He sat for a while after Cresida’s message ended, wondering if he really wanted her to succeed. But if she was right, he couldn’t afford to not find out.

THE combat simulations Geary ran as the fleet headed for the jump point to Sancere went well. But at the subsequent fleet conference, he found the absence of officers like Numos and Faresa to be jarring instead of welcome. Their absence only emphasized that forty of his ships had gone off to a fate Geary worried he could too easily predict. The way many of his remaining commanders kept looking around as if seeking familiar faces who weren’t present made it obvious that a lot of his officers were also aware of the absences.
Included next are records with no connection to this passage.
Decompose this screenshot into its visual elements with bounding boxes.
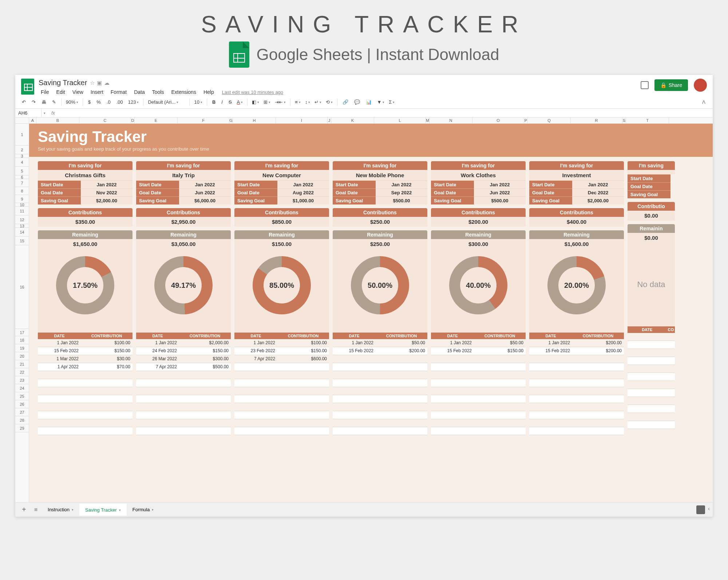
text-wrap-button[interactable]: ↵ (313, 99, 323, 106)
date-cell[interactable]: 1 Jan 2022 (234, 339, 277, 347)
table-row[interactable]: 1 Jan 2022 $50.00 (333, 339, 427, 347)
tab-menu-icon[interactable]: ▾ (72, 508, 74, 512)
cloud-icon[interactable]: ☁ (104, 80, 110, 86)
date-cell[interactable] (234, 411, 277, 419)
contribution-cell[interactable] (81, 395, 132, 403)
table-row[interactable] (529, 395, 624, 403)
contribution-cell[interactable]: $2,000.00 (179, 339, 231, 347)
format-percent-button[interactable]: % (94, 98, 103, 106)
contribution-cell[interactable] (277, 419, 329, 427)
table-row[interactable] (38, 371, 132, 379)
row-header[interactable]: 4 (15, 158, 29, 167)
table-row[interactable] (333, 379, 427, 387)
table-row[interactable]: 26 Mar 2022 $300.00 (136, 355, 231, 363)
date-cell[interactable] (431, 387, 474, 395)
table-row[interactable] (38, 411, 132, 419)
date-cell[interactable] (333, 419, 376, 427)
goal-date-value[interactable]: Sep 2022 (376, 188, 427, 196)
menu-format[interactable]: Format (108, 88, 129, 96)
table-row[interactable] (628, 357, 675, 365)
contribution-cell[interactable] (179, 419, 231, 427)
table-row[interactable]: 15 Feb 2022 $200.00 (529, 347, 624, 355)
contribution-cell[interactable] (572, 395, 624, 403)
table-row[interactable] (628, 397, 675, 405)
row-header[interactable]: 10 (15, 203, 29, 207)
insert-comment-button[interactable]: 💬 (352, 98, 362, 106)
contribution-cell[interactable]: $300.00 (179, 355, 231, 363)
table-row[interactable]: 1 Jan 2022 $200.00 (529, 339, 624, 347)
saving-goal-value[interactable]: $500.00 (474, 196, 526, 204)
date-cell[interactable] (628, 397, 670, 405)
date-cell[interactable]: 26 Mar 2022 (136, 355, 179, 363)
print-icon[interactable]: 🖶 (39, 98, 48, 106)
table-row[interactable] (431, 355, 526, 363)
date-cell[interactable] (38, 379, 81, 387)
date-cell[interactable] (628, 381, 670, 389)
paint-format-icon[interactable]: ✎ (50, 98, 58, 106)
date-cell[interactable] (529, 371, 572, 379)
menu-insert[interactable]: Insert (88, 88, 106, 96)
date-cell[interactable] (333, 427, 376, 435)
date-cell[interactable] (333, 371, 376, 379)
row-header[interactable]: 12 (15, 215, 29, 224)
date-cell[interactable] (136, 387, 179, 395)
table-row[interactable] (431, 379, 526, 387)
table-row[interactable] (333, 395, 427, 403)
table-row[interactable] (234, 363, 329, 371)
contribution-cell[interactable]: $500.00 (179, 363, 231, 371)
column-header[interactable]: K (331, 118, 374, 123)
table-row[interactable]: 15 Feb 2022 $150.00 (38, 347, 132, 355)
date-cell[interactable]: 15 Feb 2022 (431, 347, 474, 355)
contribution-cell[interactable] (277, 387, 329, 395)
table-row[interactable]: 15 Feb 2022 $150.00 (431, 347, 526, 355)
contribution-cell[interactable] (572, 355, 624, 363)
date-cell[interactable]: 1 Jan 2022 (431, 339, 474, 347)
date-cell[interactable] (234, 427, 277, 435)
menu-data[interactable]: Data (132, 88, 147, 96)
table-row[interactable]: 1 Jan 2022 $2,000.00 (136, 339, 231, 347)
date-cell[interactable]: 15 Feb 2022 (333, 347, 376, 355)
contribution-cell[interactable] (179, 427, 231, 435)
contribution-cell[interactable] (572, 387, 624, 395)
date-cell[interactable]: 1 Jan 2022 (136, 339, 179, 347)
table-row[interactable] (529, 403, 624, 411)
row-header[interactable]: 13 (15, 224, 29, 228)
contribution-cell[interactable] (81, 387, 132, 395)
insert-link-button[interactable]: 🔗 (340, 98, 351, 106)
date-cell[interactable] (628, 333, 670, 341)
date-cell[interactable] (529, 355, 572, 363)
date-cell[interactable]: 1 Jan 2022 (333, 339, 376, 347)
table-row[interactable] (136, 411, 231, 419)
date-cell[interactable]: 1 Jan 2022 (38, 339, 81, 347)
column-header[interactable]: G (229, 118, 233, 123)
goal-name[interactable]: Investment (529, 170, 624, 180)
date-cell[interactable] (431, 355, 474, 363)
contribution-cell[interactable]: $100.00 (277, 339, 329, 347)
contribution-cell[interactable]: $200.00 (572, 347, 624, 355)
column-header[interactable]: S (622, 118, 626, 123)
contribution-cell[interactable] (81, 419, 132, 427)
menu-help[interactable]: Help (201, 88, 216, 96)
date-cell[interactable] (628, 357, 670, 365)
contribution-cell[interactable] (277, 427, 329, 435)
date-cell[interactable] (628, 405, 670, 413)
star-icon[interactable]: ☆ (90, 80, 95, 86)
date-cell[interactable]: 1 Jan 2022 (529, 339, 572, 347)
contribution-cell[interactable] (376, 395, 427, 403)
start-date-value[interactable]: Jan 2022 (376, 180, 427, 188)
undo-icon[interactable]: ↶ (20, 98, 28, 106)
row-header[interactable]: 20 (15, 352, 29, 360)
strikethrough-button[interactable]: S (226, 98, 234, 106)
contribution-cell[interactable] (277, 379, 329, 387)
contribution-cell[interactable] (179, 395, 231, 403)
date-cell[interactable] (529, 395, 572, 403)
table-row[interactable] (38, 403, 132, 411)
table-row[interactable] (333, 363, 427, 371)
goal-name[interactable]: Christmas Gifts (38, 170, 132, 180)
table-row[interactable]: 7 Apr 2022 $600.00 (234, 355, 329, 363)
sheet-tab[interactable]: Formula▾ (127, 504, 160, 516)
row-header[interactable]: 1 (15, 124, 29, 146)
contribution-cell[interactable] (376, 411, 427, 419)
date-cell[interactable] (628, 341, 670, 349)
column-header[interactable]: R (571, 118, 622, 123)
It couldn’t hurt to try distracting people from that. “Has everyone received and entered the modified settings for their jump drives so we can make it all the way to Sancere?”
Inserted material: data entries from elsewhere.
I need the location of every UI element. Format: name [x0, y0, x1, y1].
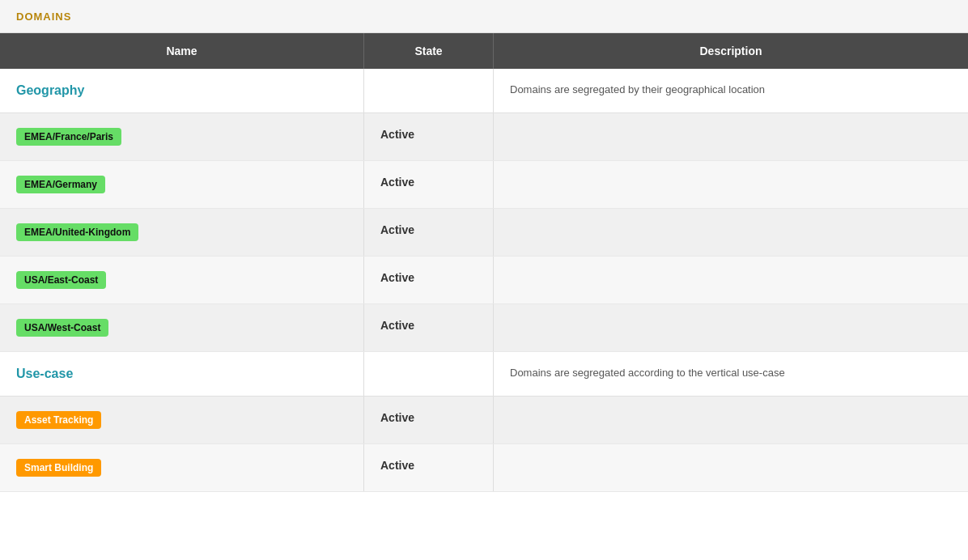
domain-badge: EMEA/Germany: [16, 176, 105, 193]
desc-cell: [494, 209, 968, 256]
table-container: Name State Description Geography Domains…: [0, 33, 968, 492]
group-desc-cell: Domains are segregated according to the …: [494, 352, 968, 396]
col-name-header: Name: [0, 33, 364, 69]
name-cell: USA/West-Coast: [0, 304, 364, 351]
group-name: Use-case: [16, 367, 73, 380]
table-header: Name State Description: [0, 33, 968, 69]
table-row: Asset Tracking Active: [0, 397, 968, 444]
state-cell: Active: [364, 161, 494, 208]
domain-badge: Asset Tracking: [16, 411, 101, 429]
table-body: Geography Domains are segregated by thei…: [0, 69, 968, 492]
domain-badge: EMEA/United-Kingdom: [16, 223, 138, 241]
state-cell: Active: [364, 257, 494, 303]
table-row: EMEA/France/Paris Active: [0, 113, 968, 161]
state-cell: Active: [364, 304, 494, 351]
group-name-cell: Geography: [0, 69, 364, 112]
state-cell: Active: [364, 444, 494, 491]
group-header-geography: Geography Domains are segregated by thei…: [0, 69, 968, 113]
state-cell: Active: [364, 209, 494, 256]
domain-badge: USA/East-Coast: [16, 271, 106, 289]
desc-cell: [494, 161, 968, 208]
desc-cell: [494, 304, 968, 351]
desc-cell: [494, 397, 968, 443]
group-header-use-case: Use-case Domains are segregated accordin…: [0, 352, 968, 397]
desc-cell: [494, 113, 968, 160]
group-state-cell: [364, 69, 494, 112]
desc-cell: [494, 257, 968, 303]
col-state-header: State: [364, 33, 494, 69]
col-desc-header: Description: [494, 33, 968, 69]
name-cell: Smart Building: [0, 444, 364, 491]
table-row: Smart Building Active: [0, 444, 968, 492]
domain-badge: USA/West-Coast: [16, 319, 108, 337]
group-state-cell: [364, 352, 494, 396]
state-cell: Active: [364, 397, 494, 443]
table-row: EMEA/Germany Active: [0, 161, 968, 209]
group-name-cell: Use-case: [0, 352, 364, 396]
page-title: DOMAINS: [16, 11, 71, 23]
table-row: EMEA/United-Kingdom Active: [0, 209, 968, 257]
group-name: Geography: [16, 83, 84, 97]
table-row: USA/West-Coast Active: [0, 304, 968, 352]
domain-badge: EMEA/France/Paris: [16, 128, 121, 146]
name-cell: USA/East-Coast: [0, 257, 364, 303]
state-cell: Active: [364, 113, 494, 160]
name-cell: EMEA/United-Kingdom: [0, 209, 364, 256]
table-row: USA/East-Coast Active: [0, 257, 968, 304]
name-cell: EMEA/France/Paris: [0, 113, 364, 160]
name-cell: EMEA/Germany: [0, 161, 364, 208]
group-desc-cell: Domains are segregated by their geograph…: [494, 69, 968, 112]
name-cell: Asset Tracking: [0, 397, 364, 443]
desc-cell: [494, 444, 968, 491]
page-header: DOMAINS: [0, 0, 968, 33]
domain-badge: Smart Building: [16, 459, 101, 477]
All of the officers ranged along the apparently huge table nodded, but their nervousness on those grounds was now easily apparent. He knew why they were worried. Leaping into battle against human foes was one thing, but jumping too far in the weirdness of jump space was another. Ships that jumped too far had never come out of jump space, though Geary knew sailors told stories about long-lost craft appearing suddenly at lonely star systems, their crews long ago dead in some particularly horrible ways, or simply haunting the ship still, changed by the strange nature of jump space into something no longer alive but unable to die. He’d heard the stories in bars and while standing watches late during a ship’s night period, when the darkened and deserted passageways of a familiar ship somehow became eerie in their silence. Geary wondered if the old, cheap jump space undead horror movies of his youth were still around in newer versions.
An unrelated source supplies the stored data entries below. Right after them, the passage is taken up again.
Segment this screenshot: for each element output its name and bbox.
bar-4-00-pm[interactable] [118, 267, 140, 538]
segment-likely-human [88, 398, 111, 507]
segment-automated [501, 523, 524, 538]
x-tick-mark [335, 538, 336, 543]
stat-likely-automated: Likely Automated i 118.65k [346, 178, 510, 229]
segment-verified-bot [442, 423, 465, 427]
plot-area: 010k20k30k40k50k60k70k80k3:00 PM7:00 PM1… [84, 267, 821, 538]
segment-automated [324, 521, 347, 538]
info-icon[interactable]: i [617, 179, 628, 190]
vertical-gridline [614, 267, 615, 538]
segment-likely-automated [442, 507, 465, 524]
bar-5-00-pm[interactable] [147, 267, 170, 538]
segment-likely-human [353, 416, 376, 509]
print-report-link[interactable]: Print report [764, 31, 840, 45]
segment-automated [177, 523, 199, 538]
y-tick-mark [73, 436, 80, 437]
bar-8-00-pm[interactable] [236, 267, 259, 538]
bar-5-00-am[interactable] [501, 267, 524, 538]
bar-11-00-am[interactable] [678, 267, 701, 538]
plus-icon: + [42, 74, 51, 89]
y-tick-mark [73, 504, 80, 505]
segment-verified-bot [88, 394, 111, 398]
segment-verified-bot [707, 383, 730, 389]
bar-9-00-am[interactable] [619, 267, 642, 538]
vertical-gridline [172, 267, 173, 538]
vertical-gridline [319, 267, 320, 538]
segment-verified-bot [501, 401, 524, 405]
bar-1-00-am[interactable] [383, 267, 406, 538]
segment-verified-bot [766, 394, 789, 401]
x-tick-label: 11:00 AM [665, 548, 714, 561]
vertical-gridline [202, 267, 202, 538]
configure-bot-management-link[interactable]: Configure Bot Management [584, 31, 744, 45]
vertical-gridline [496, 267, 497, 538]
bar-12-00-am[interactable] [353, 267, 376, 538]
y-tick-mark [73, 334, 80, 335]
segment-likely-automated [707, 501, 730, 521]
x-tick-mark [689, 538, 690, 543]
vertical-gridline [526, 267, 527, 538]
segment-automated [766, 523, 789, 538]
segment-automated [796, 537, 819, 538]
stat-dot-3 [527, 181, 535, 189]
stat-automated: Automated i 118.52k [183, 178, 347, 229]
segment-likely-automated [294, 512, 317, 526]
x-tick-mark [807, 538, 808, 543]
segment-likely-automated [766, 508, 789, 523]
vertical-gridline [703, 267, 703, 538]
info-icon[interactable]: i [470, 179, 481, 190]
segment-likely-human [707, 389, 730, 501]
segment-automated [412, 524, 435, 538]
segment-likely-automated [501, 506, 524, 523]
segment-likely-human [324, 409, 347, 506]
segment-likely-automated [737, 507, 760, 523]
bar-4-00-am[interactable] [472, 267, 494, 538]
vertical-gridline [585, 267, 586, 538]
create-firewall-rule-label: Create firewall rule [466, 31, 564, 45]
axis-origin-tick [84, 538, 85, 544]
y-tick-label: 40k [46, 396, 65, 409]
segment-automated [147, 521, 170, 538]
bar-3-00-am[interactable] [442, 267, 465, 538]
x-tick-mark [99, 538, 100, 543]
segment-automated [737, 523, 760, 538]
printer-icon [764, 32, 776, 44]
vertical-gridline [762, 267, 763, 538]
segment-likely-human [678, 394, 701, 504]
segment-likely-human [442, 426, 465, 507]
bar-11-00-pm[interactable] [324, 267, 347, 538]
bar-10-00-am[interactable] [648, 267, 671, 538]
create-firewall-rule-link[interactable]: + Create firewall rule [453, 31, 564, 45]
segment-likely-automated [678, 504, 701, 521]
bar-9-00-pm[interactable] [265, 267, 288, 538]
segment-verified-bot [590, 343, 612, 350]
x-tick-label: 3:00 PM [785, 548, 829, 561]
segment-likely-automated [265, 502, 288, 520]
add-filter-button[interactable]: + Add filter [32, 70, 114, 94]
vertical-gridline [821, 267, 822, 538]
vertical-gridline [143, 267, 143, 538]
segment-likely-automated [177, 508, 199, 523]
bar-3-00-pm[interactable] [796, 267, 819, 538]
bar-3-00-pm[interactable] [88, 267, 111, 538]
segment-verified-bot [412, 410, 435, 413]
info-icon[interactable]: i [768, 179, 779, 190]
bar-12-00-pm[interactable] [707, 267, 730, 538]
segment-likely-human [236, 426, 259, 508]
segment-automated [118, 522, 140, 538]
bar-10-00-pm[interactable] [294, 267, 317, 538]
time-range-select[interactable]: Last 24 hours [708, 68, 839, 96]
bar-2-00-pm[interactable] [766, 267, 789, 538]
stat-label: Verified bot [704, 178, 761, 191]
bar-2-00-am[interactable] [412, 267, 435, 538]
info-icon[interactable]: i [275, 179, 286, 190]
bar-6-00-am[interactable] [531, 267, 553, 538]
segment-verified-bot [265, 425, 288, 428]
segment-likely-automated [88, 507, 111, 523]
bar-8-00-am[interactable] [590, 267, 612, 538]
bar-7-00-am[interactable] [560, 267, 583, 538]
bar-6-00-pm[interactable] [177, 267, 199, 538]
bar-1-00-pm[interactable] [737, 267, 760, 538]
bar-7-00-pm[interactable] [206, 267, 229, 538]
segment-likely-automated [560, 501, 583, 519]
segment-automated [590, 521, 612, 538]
“I assure you,” Geary emphasized, “that the settings will work. I’ve personally made jumps of this distance more than once.” That didn’t seem to provide as much comfort as Geary had hoped. “You don’t have to take my word for it. If you search the fleet database, you’ll find accounts of it. I can show you the references.” The accounts were otherwise too easily lost in the mass of information available. He’d only found them because he’d known exactly what to look for since he’d been on some of the ships involved. Geary sometimes wondered just how much accumulated knowledge mankind had hopelessly buried within databases collecting and endlessly storing everything possible. In ancient times, knowledge had been lost because copies no longer existed. Nowadays it was lost because copies of everything existed and finding a particular piece of information made the old needle in a haystack look like an easy task, even if you knew the information was there to begin with.

The knowledge that they could find proof of Geary’s assertions cheered them up a little. “Believe me, the Syndics are going to be very unpleasantly surprised when we pop out of that jump exit at Sancere. As far as they’re concerned, the Alliance fleet will have done the impossible.” Geary finally saw smiles breaking out along the long, long virtual table. “We have every reason to believe we’ll achieve total surprise. That will give us an important window to act before the Syndics command authorities in Sancere even realize we’ve brought the war to them.”

“The shipyards at Sancere produce many Syndic battleships and battle cruisers,” Captain Duellos observed.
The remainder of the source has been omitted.